Retrospective chart review (cohort study).

SETTING

Pediatric intensive care unit in a university hospital.

PATIENTS

n = 110 patients; inclusion criteria: ICU hospitalization from May 2005 to May 2006; insulin drip to manage hyperglycemia.

EXCLUSION CRITERIA

insulin drip <48 h; diabetic patients.

MEASUREMENTS

Duration of hyperglycemia: sum of hours of hyperglycemia (> or =126 mg/dl). Hypoglycemia (blood glucose <40 mg/dl). Organ dysfunction was determined per International Pediatric Sepsis Consensus Conference criteria. Multiple logistic regression models determined the association between > or =3 compared to <3 organ dysfunctions and hyperglycemia, hypoglycemia, and mortality, after adjustment for confounding variables (age, gender, PRISM score, vasopressors, steroids).

MAIN RESULTS

Organ dysfunction > or =3 compared to <3 after adjustment for confounders was associated with intermittent hyperglycemia of > or =24 h (OR 6.1, CI 1.8-21.2; p = 0.004).

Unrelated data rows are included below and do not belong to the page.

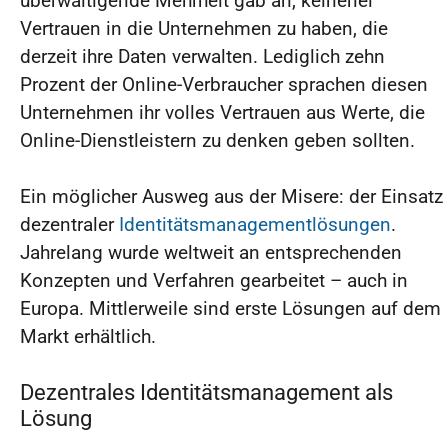
überwältigende Mehrheit gab an, keinerlei
Vertrauen in die Unternehmen zu haben, die
derzeit ihre Daten verwalten. Lediglich zehn
Prozent der Online-Verbraucher sprachen diesen
Unternehmen ihr volles Vertrauen aus Werte, die
Online-Dienstleistern zu denken geben sollten.
Ein möglicher Ausweg aus der Misere: der Einsatz
dezentraler
Identitätsmanagementlösungen
.
Jahrelang wurde weltweit an entsprechenden
Konzepten und Verfahren gearbeitet – auch in
Europa. Mittlerweile sind erste Lösungen auf dem
Markt erhältlich.
Dezentrales Identitätsmanagement als
Lösung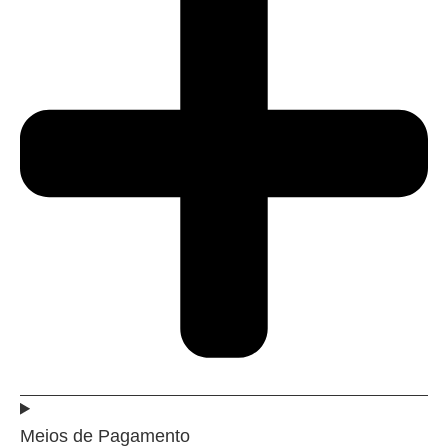
Meios de Pagamento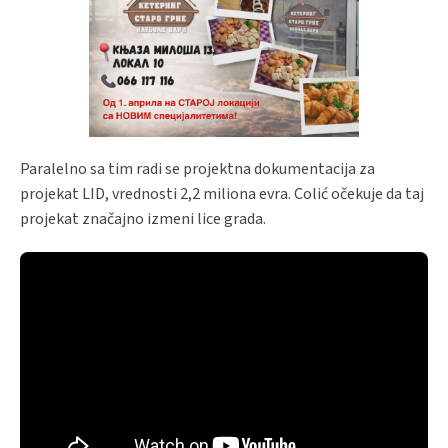
Paralelno sa tim radi se projektna dokumentacija za
projekat LID, vrednosti 2,2 miliona evra. Colić očekuje da taj
projekat značajno izmeni lice grada.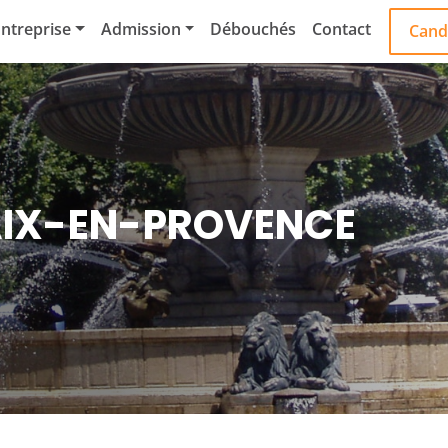
ntreprise
Admission
Débouchés
Contact
Cand
AIX-EN-PROVENCE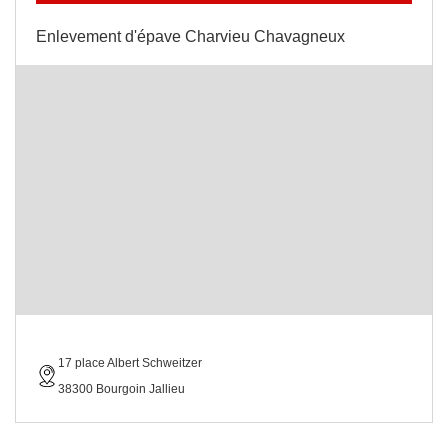
Enlevement d'épave Charvieu Chavagneux
17 place Albert Schweitzer
38300 Bourgoin Jallieu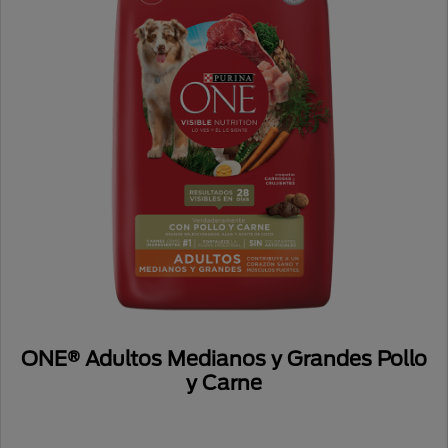
ONE® Adultos Medianos y Grandes Pollo
y Carne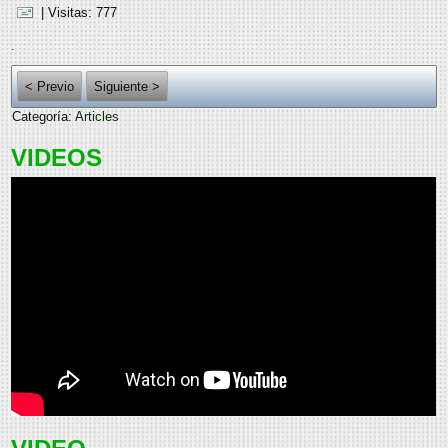
| Visitas: 777
.
< Previo
Siguiente >
Categoría:
Articles
VIDEOS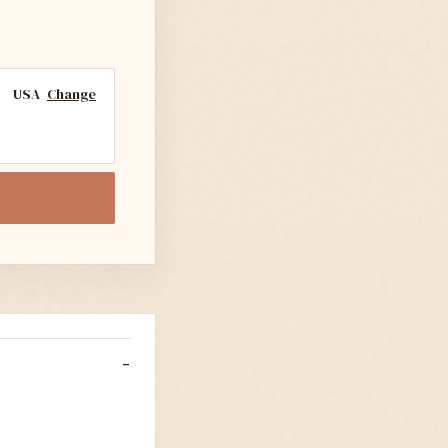
USA
Change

Hyperglycemia trended towards significance with mortality [3.2 (CI 0.9-11.6, p = 0.079)]. Hypoglycemia, after adjusting for the above, was not associated with mortality.

CONCLUSIONS

Organ dysfunction (> or =3 versus <3) was significantly associated with hyperglycemia for > or =24 h and hypoglycemia. Hyperglycemia trended toward significance with mortality in critically ill children. There was no association between hypoglycemia and mortality.

摘要

目的

确定接受静脉胰岛素治疗的危重症患儿器官功能障碍与高血糖之间的关系。

设计

回顾性图表分析(队列研究)。

地点

一家大学医院的儿科重症监护病房。

患者

n = 110 例患者;纳入标准:2005 年 5 月至 2006 年 5 月 ICU 住院;使用胰岛素滴注控制高血糖。

排除标准

胰岛素滴注 < 48 小时;糖尿病患者。

测量方法

高血糖持续时间:高血糖(>或=126mg/dl)的小时数之和。低血糖(血糖 < 40mg/dl)。器官功能障碍按照国际儿科脓毒症共识会议标准确定。多变量逻辑回归模型确定了 > 或 = 3 个器官功能障碍与 < 3 个器官功能障碍之间与高血糖、低血糖和死亡率之间的关系,调整混杂变量(年龄、性别、PRISM 评分、血管加压素、类固醇)后。

主要结果

在调整混杂因素后,器官功能障碍 > 或 = 3 与 < 3 相比,与间歇性高血糖(>或= 24 小时)相关(OR 6.1,CI 1.8-21.2;p = 0.004)。高血糖与死亡率有显著趋势[3.2(CI 0.9-11.6,p = 0.079)]。调整上述因素后,低血糖与死亡率无关。

结论

器官功能障碍(> 或 = 3 与 < 3)与 > 或 = 24 小时高血糖和低血糖显著相关。在危重症儿童中,高血糖与死亡率有显著趋势。低血糖与死亡率之间无关联。